> _Task brief_: When the line containing "Recomendación y crítica de películas." appears in the data below, begin copying there and stop only after the line containing "Qui�n est� conectado".

---------- Given entries ----------

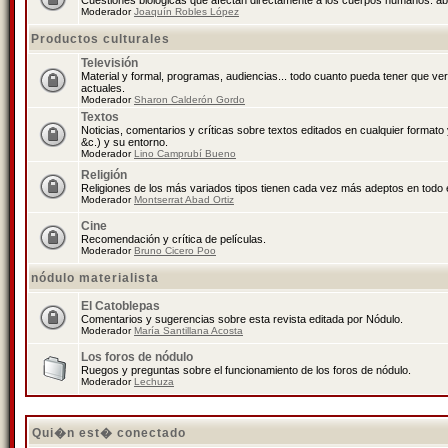
Cuestiones biológicas que afectan directamente a los cuerpos humanos: abo
Moderador
Joaquín Robles López
Productos culturales
Televisión
Material y formal, programas, audiencias... todo cuanto pueda tener que ve
actuales.
Moderador
Sharon Calderón Gordo
Textos
Noticias, comentarios y críticas sobre textos editados en cualquier formato y
&c.) y su entorno.
Moderador
Lino Camprubí Bueno
Religión
Religiones de los más variados tipos tienen cada vez más adeptos en todo 
Moderador
Montserrat Abad Ortiz
Cine
Recomendación y crítica de películas.
Moderador
Bruno Cicero Poo
nódulo materialista
El Catoblepas
Comentarios y sugerencias sobre esta revista editada por Nódulo.
Moderador
María Santillana Acosta
Los foros de nódulo
Ruegos y preguntas sobre el funcionamiento de los foros de nódulo.
Moderador
Lechuza
Qui�n est� conectado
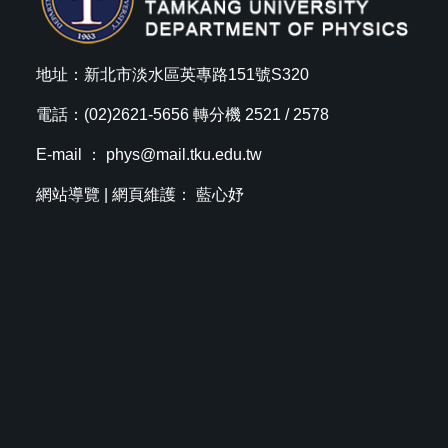
地址：新北市淡水區英專路151號S320
電話：(02)2621-5656 轉分機 2521 / 2578
E-mail ：
phys@mail.tku.edu.tw
網站導覽
| 網頁維護： 藍心妤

----------

> _Response area_:
Recomendación y crítica de películas.
Moderador
Bruno Cicero Poo
nódulo materialista
El Catoblepas
Comentarios y sugerencias sobre esta revista editada por Nódulo.
Moderador
María Santillana Acosta
Los foros de nódulo
Ruegos y preguntas sobre el funcionamiento de los foros de nódulo.
Moderador
Lechuza
Qui�n est� conectado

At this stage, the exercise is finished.